What the task asks - Restate word for word the entries below, starting at the line with "A government audit" and ending at the line with "Two IDF soldiers killed, four wounded in". Keep both end lines and omit the pictures.
***** Provided records
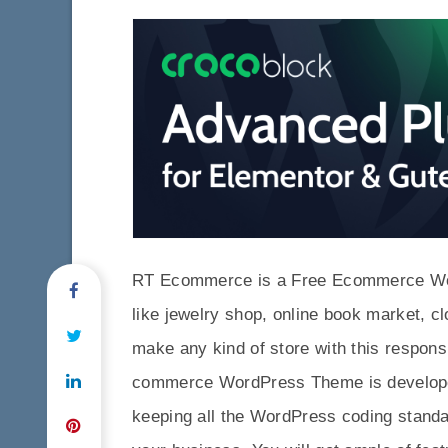
RT Ecommerce is a Free Ecommerce Word
like jewelry shop, online book market, c
make any kind of store with this resp
commerce WordPress Theme is developed
keeping all the WordPress coding standa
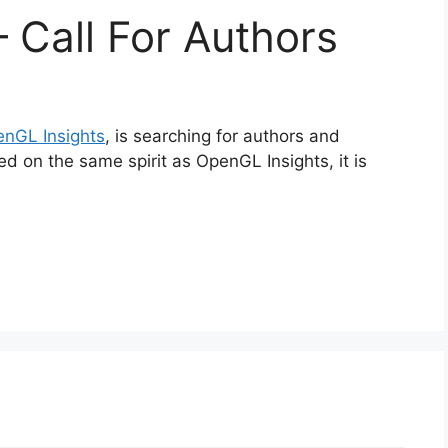
 Call For Authors
nGL Insights
, is searching for authors and
ed on the same spirit as OpenGL Insights, it is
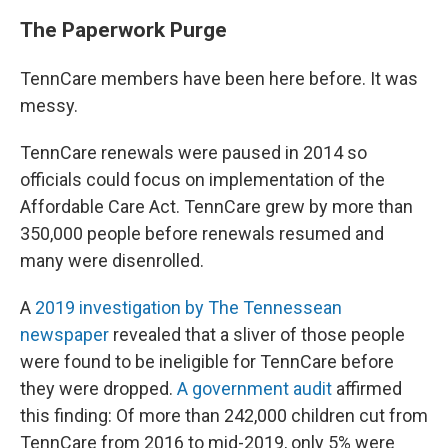
The Paperwork Purge
TennCare members have been here before. It was
messy.
TennCare renewals were paused in 2014 so
officials could focus on implementation of the
Affordable Care Act. TennCare grew by more than
350,000 people before renewals resumed and
many were disenrolled.
A
2019 investigation by The Tennessean
newspaper
revealed that a sliver of those people
were found to be ineligible for TennCare before
they were dropped.
A government audit
affirmed
this finding: Of more than 242,000 children cut from
TennCare from 2016 to mid-2019, only 5% were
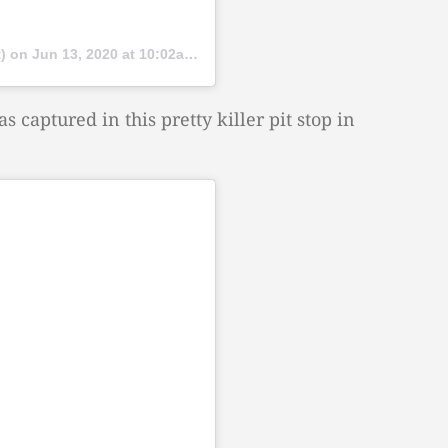
t) on
Jun 13, 2020 at 10:02am PDT
s captured in this pretty killer pit stop in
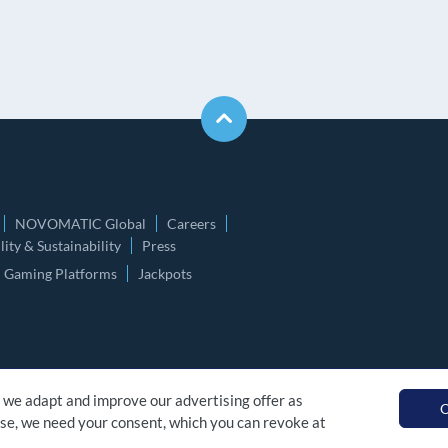
NOVOMATIC Global
Careers
ity & Sustainability
Press
Gaming Platforms
Jackpots
 we adapt and improve our advertising offer as
O
 use, we need your consent, which you can revoke at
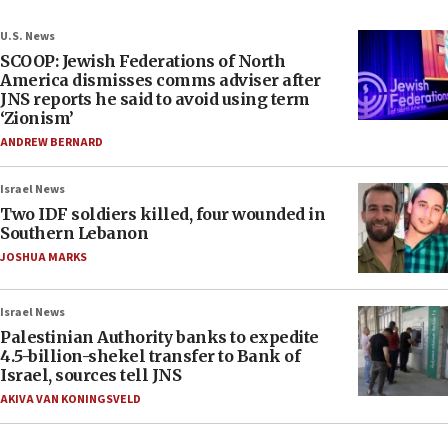
U.S. News
SCOOP: Jewish Federations of North
America dismisses comms adviser after
JNS reports he said to avoid using term
‘Zionism’
ANDREW BERNARD
Israel News
Two IDF soldiers killed, four wounded in
Southern Lebanon
JOSHUA MARKS
Israel News
Palestinian Authority banks to expedite
4.5-billion-shekel transfer to Bank of
Israel, sources tell JNS
AKIVA VAN KONINGSVELD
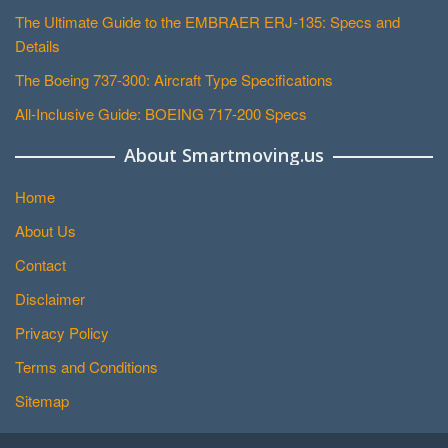
The Ultimate Guide to the EMBRAER ERJ-135: Specs and
Details
The Boeing 737-300: Aircraft Type Specifications
All-Inclusive Guide: BOEING 717-200 Specs
About Smartmoving.us
Home
About Us
Contact
Disclaimer
Privacy Policy
Terms and Conditions
Sitemap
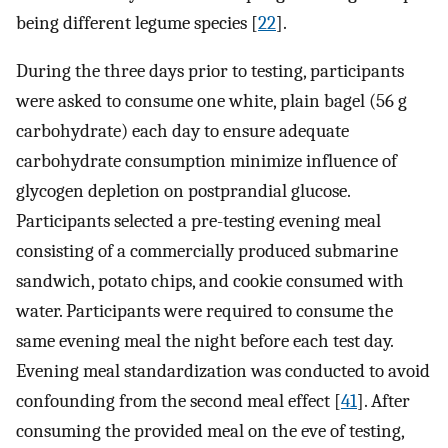
being different legume species [
22
].
During the three days prior to testing, participants
were asked to consume one white, plain bagel (56 g
carbohydrate) each day to ensure adequate
carbohydrate consumption minimize influence of
glycogen depletion on postprandial glucose.
Participants selected a pre-testing evening meal
consisting of a commercially produced submarine
sandwich, potato chips, and cookie consumed with
water. Participants were required to consume the
same evening meal the night before each test day.
Evening meal standardization was conducted to avoid
confounding from the second meal effect [
41
]. After
consuming the provided meal on the eve of testing,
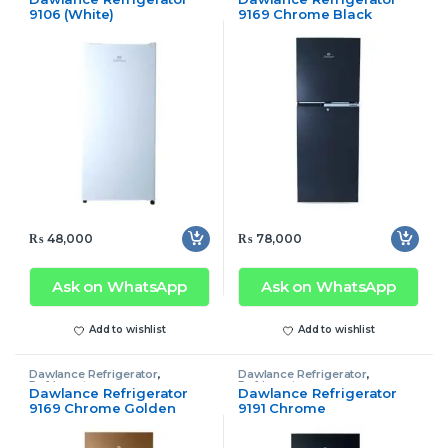
9106 (White)
9169 Chrome Black
₨
48,000
₨
78,000
Ask on WhatsApp
Ask on WhatsApp
Add to wishlist
Add to wishlist
Dawlance Refrigerator
,
Dawlance Refrigerator
,
Refrigerator
Refrigerator
Dawlance Refrigerator
Dawlance Refrigerator
9169 Chrome Golden
9191 Chrome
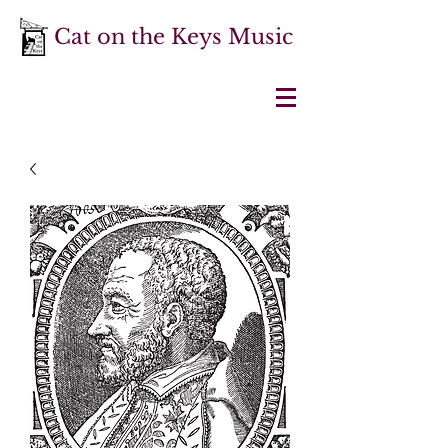
Cat on the Keys Music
**********
Response for this exercise -
A government audit
affirmed
this finding: Of more than 242,000 children cut from
TennCare from 2016 to mid-2019, only 5% were
t) on
Jun 13, 2020 at 10:02am PDT
s captured in this pretty killer pit stop in
NOVOMATIC Global
Careers
ity & Sustainability
Press
Gaming Platforms
Jackpots
 we adapt and improve our advertising offer as
O
 use, we need your consent, which you can revoke at
U.S. News
SCOOP: Jewish Federations of North
America dismisses comms adviser after
JNS reports he said to avoid using term
‘Zionism’
ANDREW BERNARD
Israel News
Two IDF soldiers killed, four wounded in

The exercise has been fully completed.